After weeks of mass protests, Israeli Prime Minister Benjamin Netanyahu gave in to his controversial judicial reform and announced a temporary halt to the project. “I have decided to suspend the second and third readings in this session,” Netanyahu said in Jerusalem. The legislative proposal will therefore be submitted to Parliament for a vote at the end of April at the earliest.
“We are in the midst of a crisis that threatens our essential unity,” Netanyahu continued. He warned of a civil war that must not come about. “Everyone must act responsibly,” he said. So he stretches out his hand for dialogue.
National Security Minister Itamar Ben-Gvir previously said he had reached an agreement with Netanyahu on a postponement. In return, a “national guard” is to be set up under the leadership of the far-right politician. What this means in concrete terms was not initially clear. According to the media, Ben-Gvir threatened to resign if Netanyahu dropped the reform plans for the judiciary.
Organizers of the demonstrations, which have been going on for weeks, announced that they would continue the protests. A temporary freeze is not enough and national protests will continue to escalate until the law is rejected in the Knesset, it said in a statement.
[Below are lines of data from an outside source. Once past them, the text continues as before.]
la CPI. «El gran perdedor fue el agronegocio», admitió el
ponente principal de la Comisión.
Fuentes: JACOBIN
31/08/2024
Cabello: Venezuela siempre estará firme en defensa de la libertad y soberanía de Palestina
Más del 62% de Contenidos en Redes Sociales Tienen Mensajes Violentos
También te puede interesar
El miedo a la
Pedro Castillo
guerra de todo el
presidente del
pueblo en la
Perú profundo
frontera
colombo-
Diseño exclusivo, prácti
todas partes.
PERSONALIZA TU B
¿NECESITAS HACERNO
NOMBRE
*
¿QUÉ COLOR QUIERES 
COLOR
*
Previously, tens of thousands of people had flocked to the streets to protest against the government’s controversial plans. In the course of a general strike, air traffic was severely disrupted. Tens of thousands of travelers were affected.
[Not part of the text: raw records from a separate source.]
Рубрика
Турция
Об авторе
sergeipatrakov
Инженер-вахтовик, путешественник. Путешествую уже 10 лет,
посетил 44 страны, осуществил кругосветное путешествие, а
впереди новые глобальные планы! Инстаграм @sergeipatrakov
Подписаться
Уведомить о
The umbrella organization of the trade unions in Israel had called for the walkout to stop the “madness” of the government. Many workers elsewhere followed the call of the umbrella organization called Histadrut, which has around 800,000 members. Several shopping centers and universities in the country remained closed.
Israeli embassies worldwide followed, and high-tech companies joined. The dynamic start-up scene is considered the most important driver of the Israeli economy. Hospitals were also affected by the strike. They worked in a scaled-down shift system.
Tensions had increased over the weekend after Netanyahu ousted Defense Minister Joav Galant over criticism of the reform. Months of protests against a plan that would give the government control over the appointment of judges to the Supreme Court intensified.
The coalition around Netanyahu accuses the Supreme Court of excessive interference in political decisions. In the future, for example, Parliament should be able to overturn decisions of the Supreme Court with a simple majority. In addition, the composition of the body for appointing judges is to be changed. Critics see the independence of the judiciary and thus democracy in Israel in danger.
In particular, Netanyahu’s coalition partner Ben-Gvir has opposed a halt to the reform. The government must not “capitulate to anarchy,” he tweeted. In the Knesset, the majority of Netanyahu’s right-wing Likud party is based on an alliance with conservatives, religious fundamentalists and right-wing nationalists.